Sei es in der Erziehung und Medizin, der Arbeit auf dem Land oder im dem Handwerk oder in der Unterhaltung und Prostitution. Aber das mag jede:r selbst lesen. Darüber hinaus zeigt uns Weeber unter anderem wie es war in Rom ein Kind zu sein, wie Handwerker in Vereinen Stolz auf ihren Beruf entwickelten, wie das Verhältnis zu Haustier und Nutzvieh war und ob das Umweltbewusstsein ausgeprägt war.
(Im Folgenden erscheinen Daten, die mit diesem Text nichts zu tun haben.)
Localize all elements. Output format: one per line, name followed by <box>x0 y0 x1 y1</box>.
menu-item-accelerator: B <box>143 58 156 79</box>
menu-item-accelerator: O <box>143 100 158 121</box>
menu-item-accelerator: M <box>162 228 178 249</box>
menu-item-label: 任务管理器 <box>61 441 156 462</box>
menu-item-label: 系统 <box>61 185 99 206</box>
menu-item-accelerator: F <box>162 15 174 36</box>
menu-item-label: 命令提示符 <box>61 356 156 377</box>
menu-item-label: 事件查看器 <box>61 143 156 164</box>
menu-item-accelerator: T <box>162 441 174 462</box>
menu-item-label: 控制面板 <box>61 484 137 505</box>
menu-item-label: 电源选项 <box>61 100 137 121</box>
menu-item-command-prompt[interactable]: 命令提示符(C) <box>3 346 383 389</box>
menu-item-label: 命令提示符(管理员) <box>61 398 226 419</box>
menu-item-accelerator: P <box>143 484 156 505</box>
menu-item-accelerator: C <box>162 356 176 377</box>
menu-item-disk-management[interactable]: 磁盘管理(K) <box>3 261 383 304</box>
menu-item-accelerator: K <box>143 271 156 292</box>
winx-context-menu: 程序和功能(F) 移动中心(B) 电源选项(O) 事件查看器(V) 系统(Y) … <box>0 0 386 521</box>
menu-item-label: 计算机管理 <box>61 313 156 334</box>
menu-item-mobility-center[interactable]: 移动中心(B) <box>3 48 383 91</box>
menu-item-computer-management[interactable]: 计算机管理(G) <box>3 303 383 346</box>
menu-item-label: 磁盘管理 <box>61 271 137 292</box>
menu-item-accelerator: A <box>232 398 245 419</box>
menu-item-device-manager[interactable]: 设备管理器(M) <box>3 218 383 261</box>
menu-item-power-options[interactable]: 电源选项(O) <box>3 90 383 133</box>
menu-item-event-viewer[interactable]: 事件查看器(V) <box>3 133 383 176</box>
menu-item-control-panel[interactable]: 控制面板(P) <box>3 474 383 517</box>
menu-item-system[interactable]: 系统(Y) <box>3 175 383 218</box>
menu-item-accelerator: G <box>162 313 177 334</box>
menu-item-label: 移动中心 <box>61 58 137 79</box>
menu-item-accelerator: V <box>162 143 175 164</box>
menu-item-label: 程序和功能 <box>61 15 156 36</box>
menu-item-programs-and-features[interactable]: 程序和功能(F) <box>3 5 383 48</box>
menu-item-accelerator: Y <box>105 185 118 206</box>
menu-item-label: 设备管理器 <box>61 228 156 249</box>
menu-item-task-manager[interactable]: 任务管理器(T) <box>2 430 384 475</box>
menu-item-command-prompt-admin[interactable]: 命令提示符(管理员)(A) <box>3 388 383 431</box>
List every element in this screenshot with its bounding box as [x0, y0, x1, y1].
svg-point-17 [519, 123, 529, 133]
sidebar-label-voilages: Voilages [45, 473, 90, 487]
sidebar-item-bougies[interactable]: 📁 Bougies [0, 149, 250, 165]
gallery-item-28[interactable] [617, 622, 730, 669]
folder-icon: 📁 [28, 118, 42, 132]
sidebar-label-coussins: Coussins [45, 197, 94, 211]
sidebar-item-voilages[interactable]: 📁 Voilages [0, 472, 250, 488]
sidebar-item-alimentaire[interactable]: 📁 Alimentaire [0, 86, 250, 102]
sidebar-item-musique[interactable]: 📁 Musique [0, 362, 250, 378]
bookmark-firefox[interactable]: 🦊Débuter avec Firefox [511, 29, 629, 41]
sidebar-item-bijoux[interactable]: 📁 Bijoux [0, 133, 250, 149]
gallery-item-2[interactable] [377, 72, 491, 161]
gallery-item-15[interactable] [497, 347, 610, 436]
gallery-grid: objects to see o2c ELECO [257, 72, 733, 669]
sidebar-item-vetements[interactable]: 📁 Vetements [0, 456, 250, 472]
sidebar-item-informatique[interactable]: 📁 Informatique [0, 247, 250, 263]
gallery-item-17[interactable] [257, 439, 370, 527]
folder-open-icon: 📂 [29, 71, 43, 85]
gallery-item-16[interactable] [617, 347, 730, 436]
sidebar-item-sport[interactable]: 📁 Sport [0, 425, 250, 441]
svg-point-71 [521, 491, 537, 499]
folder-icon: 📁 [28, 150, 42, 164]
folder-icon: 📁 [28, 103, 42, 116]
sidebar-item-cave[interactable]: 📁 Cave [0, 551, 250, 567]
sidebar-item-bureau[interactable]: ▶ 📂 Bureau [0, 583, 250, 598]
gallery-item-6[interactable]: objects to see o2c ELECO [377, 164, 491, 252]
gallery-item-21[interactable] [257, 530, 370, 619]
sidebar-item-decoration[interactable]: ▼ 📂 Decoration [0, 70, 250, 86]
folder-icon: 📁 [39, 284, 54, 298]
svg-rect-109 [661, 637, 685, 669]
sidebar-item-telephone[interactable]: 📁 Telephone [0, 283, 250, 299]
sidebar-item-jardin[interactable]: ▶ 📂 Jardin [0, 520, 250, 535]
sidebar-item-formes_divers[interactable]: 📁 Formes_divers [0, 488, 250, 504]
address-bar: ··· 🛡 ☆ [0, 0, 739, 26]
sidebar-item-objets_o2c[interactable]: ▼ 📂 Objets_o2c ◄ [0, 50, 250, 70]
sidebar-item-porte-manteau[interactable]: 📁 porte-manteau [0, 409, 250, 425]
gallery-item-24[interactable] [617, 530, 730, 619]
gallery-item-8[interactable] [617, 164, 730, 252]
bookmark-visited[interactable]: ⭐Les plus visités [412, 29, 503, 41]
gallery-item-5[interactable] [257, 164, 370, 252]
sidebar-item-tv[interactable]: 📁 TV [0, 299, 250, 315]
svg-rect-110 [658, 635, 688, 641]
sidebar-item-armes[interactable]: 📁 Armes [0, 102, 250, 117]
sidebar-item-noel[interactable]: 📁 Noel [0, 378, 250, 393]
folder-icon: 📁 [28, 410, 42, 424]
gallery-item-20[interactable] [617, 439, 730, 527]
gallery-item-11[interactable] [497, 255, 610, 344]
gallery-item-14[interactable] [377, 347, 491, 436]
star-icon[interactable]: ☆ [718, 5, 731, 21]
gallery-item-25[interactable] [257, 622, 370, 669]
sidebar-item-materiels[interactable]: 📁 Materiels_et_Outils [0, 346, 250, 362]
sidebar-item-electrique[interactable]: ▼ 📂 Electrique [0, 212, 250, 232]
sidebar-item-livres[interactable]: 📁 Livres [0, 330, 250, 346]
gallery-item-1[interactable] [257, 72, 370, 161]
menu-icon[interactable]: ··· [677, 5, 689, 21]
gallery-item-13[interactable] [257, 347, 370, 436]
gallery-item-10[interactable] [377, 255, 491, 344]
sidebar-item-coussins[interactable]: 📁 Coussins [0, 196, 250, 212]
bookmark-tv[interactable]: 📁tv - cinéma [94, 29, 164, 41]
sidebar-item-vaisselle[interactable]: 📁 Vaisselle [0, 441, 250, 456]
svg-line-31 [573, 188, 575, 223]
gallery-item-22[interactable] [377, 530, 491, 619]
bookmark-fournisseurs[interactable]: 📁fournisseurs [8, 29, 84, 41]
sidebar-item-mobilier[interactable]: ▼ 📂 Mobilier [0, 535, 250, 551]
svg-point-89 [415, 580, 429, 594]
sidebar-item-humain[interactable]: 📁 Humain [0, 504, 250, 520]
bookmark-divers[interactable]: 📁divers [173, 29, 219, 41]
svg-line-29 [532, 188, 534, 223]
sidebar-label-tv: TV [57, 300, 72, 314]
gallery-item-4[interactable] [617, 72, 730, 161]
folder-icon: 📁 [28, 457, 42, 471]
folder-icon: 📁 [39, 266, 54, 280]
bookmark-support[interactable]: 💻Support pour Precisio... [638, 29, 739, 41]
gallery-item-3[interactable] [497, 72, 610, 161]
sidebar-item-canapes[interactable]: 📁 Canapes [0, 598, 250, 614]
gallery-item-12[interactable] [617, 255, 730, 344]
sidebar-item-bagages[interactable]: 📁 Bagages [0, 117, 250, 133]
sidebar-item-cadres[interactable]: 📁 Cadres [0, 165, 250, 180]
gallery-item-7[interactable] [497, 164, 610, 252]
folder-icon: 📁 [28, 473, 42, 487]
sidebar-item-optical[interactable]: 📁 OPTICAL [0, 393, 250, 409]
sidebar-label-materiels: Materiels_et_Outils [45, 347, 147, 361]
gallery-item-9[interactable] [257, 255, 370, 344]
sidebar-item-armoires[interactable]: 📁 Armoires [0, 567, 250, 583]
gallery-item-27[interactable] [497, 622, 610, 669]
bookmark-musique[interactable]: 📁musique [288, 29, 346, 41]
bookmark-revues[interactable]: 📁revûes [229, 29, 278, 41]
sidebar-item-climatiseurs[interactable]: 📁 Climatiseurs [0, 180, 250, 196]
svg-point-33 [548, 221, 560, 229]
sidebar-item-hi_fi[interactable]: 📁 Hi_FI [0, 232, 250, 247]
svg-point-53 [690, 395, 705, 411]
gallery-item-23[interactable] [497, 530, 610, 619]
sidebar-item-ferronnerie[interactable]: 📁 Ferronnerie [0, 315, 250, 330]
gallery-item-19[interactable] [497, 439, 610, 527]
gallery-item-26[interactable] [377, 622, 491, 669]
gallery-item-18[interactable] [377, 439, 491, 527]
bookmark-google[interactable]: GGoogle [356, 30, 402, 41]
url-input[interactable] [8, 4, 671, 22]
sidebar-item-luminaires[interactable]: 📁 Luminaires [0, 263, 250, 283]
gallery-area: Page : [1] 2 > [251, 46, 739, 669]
Das geschieht in einer nachvollziehbaren und leicht verständlichen Sprache und immer im Abgleich mit der Gegenwart. Da kommen „Wutbürger“ und „Stricher“, Migration und Ausgrenzung vor. Das alles ist sehr interessant. In einigen Bereichen naheliegend und durchaus vergleichbar mit unserer gegenwärtigen westeuropäischen Gesellschaft, in anderen Bereichen schon sehr unterschiedlich und bisweilen auch schwer nachvollziehzbar.
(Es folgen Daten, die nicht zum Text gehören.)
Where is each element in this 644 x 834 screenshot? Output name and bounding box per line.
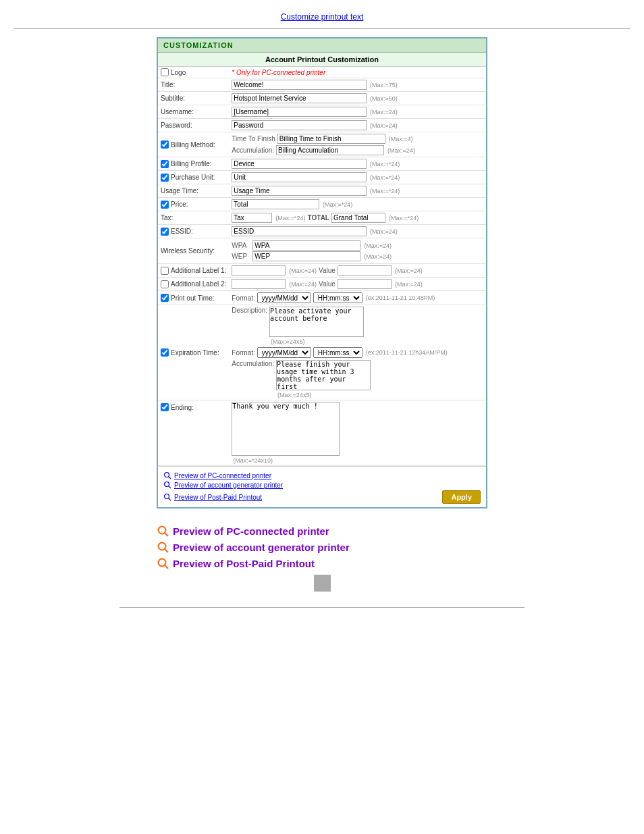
preview-post-paid-icon <box>157 557 169 569</box>
svg-point-4 <box>165 494 169 499</box>
print-time-format1-select[interactable]: yyyy/MM/dd <box>257 292 311 303</box>
essid-checkbox-label[interactable]: ESSID: <box>161 228 226 236</box>
price-input[interactable] <box>232 199 319 209</box>
customization-panel: CUSTOMIZATION Account Printout Customiza… <box>157 37 487 509</box>
add-label1-value-input[interactable] <box>338 265 392 276</box>
expiry-checkbox[interactable] <box>161 348 169 357</box>
add-label1-checkbox[interactable] <box>161 267 169 275</box>
price-checkbox-label[interactable]: Price: <box>161 201 226 209</box>
purchase-unit-input[interactable] <box>232 172 367 182</box>
expiry-desc-textarea[interactable]: Please activate your account before <box>269 307 364 337</box>
ending-max: (Max:=*24x10) <box>233 457 483 464</box>
preview-pc-printer-link[interactable]: Preview of PC-connected printer <box>173 525 329 537</box>
ending-textarea[interactable]: Thank you very much ! <box>232 402 340 456</box>
add-label2-max: (Max:=24) <box>289 281 317 288</box>
add-label2-input[interactable] <box>232 279 286 289</box>
section-title: CUSTOMIZATION <box>158 38 486 53</box>
add-label2-checkbox-label[interactable]: Additional Label 2: <box>161 280 226 288</box>
print-time-checkbox-label[interactable]: Print out Time: <box>161 294 226 302</box>
form-table: Logo * Only for PC-connected printer Tit… <box>158 67 486 466</box>
billing-method-label: Billing Method: <box>171 141 215 149</box>
password-label: Password: <box>158 119 229 132</box>
svg-line-1 <box>169 477 171 479</box>
usage-time-input[interactable] <box>232 186 367 196</box>
svg-line-3 <box>169 486 171 489</box>
purchase-unit-checkbox-label[interactable]: Purchase Unit: <box>161 174 226 182</box>
wep-input[interactable] <box>252 251 360 261</box>
logo-checkbox[interactable] <box>161 68 169 76</box>
billing-method-checkbox[interactable] <box>161 140 169 149</box>
apply-button[interactable]: Apply <box>442 490 481 504</box>
expiry-format2-select[interactable]: HH:mm:ss <box>313 347 363 358</box>
essid-checkbox[interactable] <box>161 228 169 236</box>
preview-post-paid-link[interactable]: Preview of Post-Paid Printout <box>173 558 315 569</box>
expiry-hint: (ex:2011-11-21 12h34AM/PM) <box>366 349 448 356</box>
format-label-2: Format: <box>232 349 254 357</box>
password-max: (Max:=24) <box>370 122 398 129</box>
ending-label: Ending: <box>171 404 194 411</box>
billing-profile-max: (Max:=*24) <box>370 161 400 167</box>
expiry-desc-max: (Max:=24x5) <box>271 338 364 345</box>
billing-time-to-finish-sublabel: Time To Finish <box>232 135 275 142</box>
billing-accumulation-input[interactable] <box>276 145 384 155</box>
wpa-input[interactable] <box>252 240 360 251</box>
footer-account-gen-icon <box>163 481 171 489</box>
title-input[interactable] <box>232 80 367 90</box>
logo-note: * Only for PC-connected printer <box>232 69 325 76</box>
expiry-checkbox-label[interactable]: Expiration Time: <box>161 348 226 357</box>
billing-profile-checkbox-label[interactable]: Billing Profile: <box>161 160 226 168</box>
print-time-checkbox[interactable] <box>161 294 169 302</box>
add-label1-checkbox-label[interactable]: Additional Label 1: <box>161 267 226 275</box>
svg-point-0 <box>165 473 169 477</box>
ending-checkbox-label[interactable]: Ending: <box>161 403 226 411</box>
svg-line-11 <box>165 565 168 569</box>
billing-profile-checkbox[interactable] <box>161 160 169 168</box>
expiry-label: Expiration Time: <box>171 349 219 357</box>
username-input[interactable] <box>232 107 367 117</box>
grand-total-input[interactable] <box>331 213 385 223</box>
billing-profile-label: Billing Profile: <box>171 160 212 167</box>
add-label1-input[interactable] <box>232 265 286 276</box>
title-label: Title: <box>158 78 229 92</box>
subtitle-max: (Max:=50) <box>370 95 398 102</box>
billing-method-checkbox-label[interactable]: Billing Method: <box>161 140 226 149</box>
preview-section: Preview of PC-connected printer Preview … <box>157 521 487 597</box>
svg-point-8 <box>159 543 166 550</box>
preview-account-gen-link[interactable]: Preview of account generator printer <box>173 542 350 553</box>
preview-account-gen-icon <box>157 541 169 553</box>
ending-checkbox[interactable] <box>161 403 169 411</box>
wpa-max: (Max:=24) <box>364 242 392 249</box>
customize-printout-link[interactable]: Customize printout text <box>281 12 364 22</box>
usage-time-max: (Max:=*24) <box>370 188 400 194</box>
add-label2-checkbox[interactable] <box>161 280 169 288</box>
billing-accumulation-max: (Max:=24) <box>387 147 415 154</box>
logo-checkbox-label[interactable]: Logo <box>161 68 226 76</box>
expiry-accumulation-textarea[interactable]: Please finish your usage time within 3 m… <box>276 360 371 390</box>
footer-pc-printer-link[interactable]: Preview of PC-connected printer <box>174 472 271 479</box>
add-label2-val-max: (Max:=24) <box>395 281 423 288</box>
footer-account-gen-link[interactable]: Preview of account generator printer <box>174 481 283 489</box>
billing-profile-input[interactable] <box>232 159 367 169</box>
wireless-security-label: Wireless Security: <box>158 238 229 264</box>
footer-pc-printer-icon <box>163 471 171 479</box>
username-max: (Max:=24) <box>370 109 398 115</box>
price-max: (Max:=*24) <box>323 201 352 208</box>
expiry-accumulation-max: (Max:=24x5) <box>277 392 371 398</box>
subtitle-input[interactable] <box>232 93 367 103</box>
tax-input[interactable] <box>232 213 272 223</box>
add-label2-value-hint: Value <box>319 280 336 288</box>
purchase-unit-checkbox[interactable] <box>161 174 169 182</box>
svg-point-10 <box>159 559 166 567</box>
add-label2-value-input[interactable] <box>338 279 392 289</box>
expiry-description-sublabel: Description: <box>232 307 267 314</box>
essid-input[interactable] <box>232 226 367 236</box>
preview-post-paid-row: Preview of Post-Paid Printout <box>157 557 487 569</box>
price-checkbox[interactable] <box>161 201 169 209</box>
customization-header: Account Printout Customization <box>158 53 486 67</box>
add-label2-label: Additional Label 2: <box>171 280 226 288</box>
expiry-format1-select[interactable]: yyyy/MM/dd <box>257 347 311 358</box>
footer-post-paid-link[interactable]: Preview of Post-Paid Printout <box>174 494 262 501</box>
password-input[interactable] <box>232 120 367 130</box>
print-time-format2-select[interactable]: HH:mm:ss <box>313 292 363 303</box>
billing-time-to-finish-input[interactable] <box>277 134 385 144</box>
Ein Staat ohne Schutzpolizei

Überrascht hat mich, da ich gerade ein Doku über Frauenfußball gesehen habe („Copa 71“), dass auch in Rom Mädchen der Sport im Freien nicht gestattet war. Möglicherweise hängt das zusammen mit dem traditionellen Vorbehalt der Römer gegenüber der Griechischen „Levitas“, einer Leichtigkeit des Seins“ und „Lebensfreude“.

Heute hat Handwerk sprichwörtlich „goldenen Boden“, in Rom war die unfreie körperliche Tätigkeit schlecht angesehen (von Adeligen). Es gab keinen modernen Sozialstaat, aber Vorläufer von Berufsverbänden. In Sachen Migration gab es auch damals jene, die Straßen zu überfüllt mit Zugezogenen waren, obwohl es der Stadt und dem Reich nur guttat, „die Welt nach Rom zu holen“.
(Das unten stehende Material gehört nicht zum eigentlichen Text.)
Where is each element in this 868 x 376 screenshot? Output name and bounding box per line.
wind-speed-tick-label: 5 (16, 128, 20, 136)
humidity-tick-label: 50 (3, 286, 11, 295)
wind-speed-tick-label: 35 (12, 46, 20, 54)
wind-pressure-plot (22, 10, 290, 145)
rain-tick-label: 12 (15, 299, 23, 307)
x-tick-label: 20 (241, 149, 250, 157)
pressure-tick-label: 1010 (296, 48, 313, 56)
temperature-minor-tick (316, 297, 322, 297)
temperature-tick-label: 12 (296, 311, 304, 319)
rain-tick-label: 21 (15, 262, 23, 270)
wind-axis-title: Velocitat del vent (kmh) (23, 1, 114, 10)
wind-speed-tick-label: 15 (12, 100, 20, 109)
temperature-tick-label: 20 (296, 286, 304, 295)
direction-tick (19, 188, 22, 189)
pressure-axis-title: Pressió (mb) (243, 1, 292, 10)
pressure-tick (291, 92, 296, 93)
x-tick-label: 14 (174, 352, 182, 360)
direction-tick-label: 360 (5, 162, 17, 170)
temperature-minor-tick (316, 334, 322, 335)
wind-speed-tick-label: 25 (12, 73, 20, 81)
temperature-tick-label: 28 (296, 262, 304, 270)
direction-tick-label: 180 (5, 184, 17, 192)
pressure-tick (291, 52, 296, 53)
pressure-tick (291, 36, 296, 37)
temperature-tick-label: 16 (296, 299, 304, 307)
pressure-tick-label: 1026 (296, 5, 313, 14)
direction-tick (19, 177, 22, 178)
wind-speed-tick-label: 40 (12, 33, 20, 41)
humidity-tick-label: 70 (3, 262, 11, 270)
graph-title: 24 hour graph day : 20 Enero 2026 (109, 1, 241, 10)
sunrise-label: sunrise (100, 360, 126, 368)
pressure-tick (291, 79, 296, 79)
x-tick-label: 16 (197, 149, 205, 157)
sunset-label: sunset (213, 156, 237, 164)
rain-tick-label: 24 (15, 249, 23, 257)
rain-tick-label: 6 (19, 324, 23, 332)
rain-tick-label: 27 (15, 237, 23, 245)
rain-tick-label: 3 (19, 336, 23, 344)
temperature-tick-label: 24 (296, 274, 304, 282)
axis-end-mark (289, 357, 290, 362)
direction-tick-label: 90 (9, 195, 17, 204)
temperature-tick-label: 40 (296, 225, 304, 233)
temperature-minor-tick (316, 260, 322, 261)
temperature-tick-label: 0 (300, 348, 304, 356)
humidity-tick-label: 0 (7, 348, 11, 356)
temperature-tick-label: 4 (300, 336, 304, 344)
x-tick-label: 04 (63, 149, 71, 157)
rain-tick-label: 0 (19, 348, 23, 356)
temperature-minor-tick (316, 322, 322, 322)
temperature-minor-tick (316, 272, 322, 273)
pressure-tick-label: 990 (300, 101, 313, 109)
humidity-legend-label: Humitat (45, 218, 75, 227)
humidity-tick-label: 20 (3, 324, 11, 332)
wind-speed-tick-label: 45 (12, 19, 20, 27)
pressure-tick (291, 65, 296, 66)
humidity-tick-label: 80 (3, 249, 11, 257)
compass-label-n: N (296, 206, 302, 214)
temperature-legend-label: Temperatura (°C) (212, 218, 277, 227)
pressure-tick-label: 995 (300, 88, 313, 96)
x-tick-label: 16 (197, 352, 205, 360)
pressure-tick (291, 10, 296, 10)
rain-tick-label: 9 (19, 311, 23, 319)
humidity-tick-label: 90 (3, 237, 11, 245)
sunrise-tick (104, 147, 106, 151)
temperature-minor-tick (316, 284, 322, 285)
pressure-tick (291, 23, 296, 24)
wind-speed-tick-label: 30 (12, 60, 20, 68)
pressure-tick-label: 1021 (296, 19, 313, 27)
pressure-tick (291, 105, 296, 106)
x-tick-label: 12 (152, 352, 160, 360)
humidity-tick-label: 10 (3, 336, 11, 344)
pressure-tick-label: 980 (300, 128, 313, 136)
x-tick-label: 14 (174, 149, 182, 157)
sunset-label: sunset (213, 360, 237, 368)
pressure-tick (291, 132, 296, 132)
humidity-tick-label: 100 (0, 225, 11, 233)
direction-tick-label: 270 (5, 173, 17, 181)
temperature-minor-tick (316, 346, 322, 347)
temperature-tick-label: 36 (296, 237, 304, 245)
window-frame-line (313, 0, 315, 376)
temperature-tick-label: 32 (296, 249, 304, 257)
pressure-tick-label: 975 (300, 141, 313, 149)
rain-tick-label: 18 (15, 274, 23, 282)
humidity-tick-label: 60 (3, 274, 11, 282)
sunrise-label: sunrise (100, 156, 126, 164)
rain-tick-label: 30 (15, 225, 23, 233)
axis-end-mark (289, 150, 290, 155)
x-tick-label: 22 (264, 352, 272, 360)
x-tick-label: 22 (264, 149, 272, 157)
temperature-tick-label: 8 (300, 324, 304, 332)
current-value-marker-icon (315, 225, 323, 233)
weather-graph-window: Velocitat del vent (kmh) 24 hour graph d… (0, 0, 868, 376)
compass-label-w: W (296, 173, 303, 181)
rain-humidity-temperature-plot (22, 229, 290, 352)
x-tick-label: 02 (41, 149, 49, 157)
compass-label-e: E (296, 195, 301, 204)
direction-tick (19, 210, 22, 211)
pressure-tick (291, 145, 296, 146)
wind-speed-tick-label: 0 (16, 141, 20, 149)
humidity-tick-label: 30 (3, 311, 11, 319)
An altsprachlichen Gymnasien wird noch Latein unterrichtet und an klassischen Texten der Oberschicht exerziert. Mediziner und Naturwissenschaftler bauchen die alte, längst nicht vergessene Sprache zur Benennung von Flora, Fauna und ihren Degenerationen. Auch sonst sind Verweise auf die antike Weltmacht immer wieder zu finden. Unser Rechtssystem beispielsweise soll in weiten Teilen auf dem Römischen beruhen.

Der Comic „Asterix“ hat schon viele – vermeintlich schlichte – Einblicke in Römisches Leben gegeben. Und moderne Sandalenfilme wie „Gladiator“ und jüngst „Gladiator2“ ziehen ein zahlreiches Publikum an und fordern (auch selbsternannte) Experten zu Kritik an Darstellung und Verlebendigung heraus.

„Frauen mit und ohne Schamgefühl“

Tatsächlich zieht sich durch die in Westeuropa und Deutschland verbreitete Geschichtsschreibung und –vermittlung eine Sichtwiese, die auf Herrschaftsverhältnisse, Machthaber:innen und Konflikte ausgerichtet ist. Die Beleuchtung eines historischen Alltags ist dabei kaum vorgesehen. Und im Fall lange zurückliegender Epochen auch schwer darzustellen.

Der Kultur und Alltagsgeschichte kommt daher eine ebenso mühselige wie wichtige Aufgabe zu. Herauszufinden wie der Alltag der Menschen ausgesehen hat. Das tut der Philologe und Althistoriker Dr. Karl-Wilhelm Weeber seit Jahrzehnten und zumeist auf kurzweilige und unterhaltsame Art und Weise („Smog über Attika“ – Umweltverhalten im Altertum, „Musen am Telefon“).

Das mag der eine oder die andere nun für populärwissenschaftlich halten, aber es ist von volksnaher Wichtigkeit, den Menschen der Gegenwart zu vermitteln, dass es auch in früheren Zeiten Leute wie sie gab und die Geschichte nicht nur von und über Herrschende und Eliten geschrieben wird.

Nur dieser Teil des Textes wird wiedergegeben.